§ What to do: Transcribe each entry so that nothing differs from the original.

Stored dataset items
=====
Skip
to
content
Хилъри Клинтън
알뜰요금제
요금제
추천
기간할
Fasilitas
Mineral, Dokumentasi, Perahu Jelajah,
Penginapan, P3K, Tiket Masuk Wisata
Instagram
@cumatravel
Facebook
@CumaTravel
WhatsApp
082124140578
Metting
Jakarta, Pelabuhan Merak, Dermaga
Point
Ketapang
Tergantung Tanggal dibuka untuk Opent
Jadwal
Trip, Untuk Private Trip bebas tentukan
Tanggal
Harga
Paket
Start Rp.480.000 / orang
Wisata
=====
§ Solution below:
Skip
to
content
Хилъри Клинтън
알뜰요금제
요금제
추천
기간할
Fasilitas
Mineral, Dokumentasi, Perahu Jelajah,
Penginapan, P3K, Tiket Masuk Wisata
Instagram
@cumatravel
Facebook
@CumaTravel
WhatsApp
082124140578
Metting
Jakarta, Pelabuhan Merak, Dermaga
Point
Ketapang
Tergantung Tanggal dibuka untuk Opent
Jadwal
Trip, Untuk Private Trip bebas tentukan
Tanggal
Harga
Paket
Start Rp.480.000 / orang
Wisata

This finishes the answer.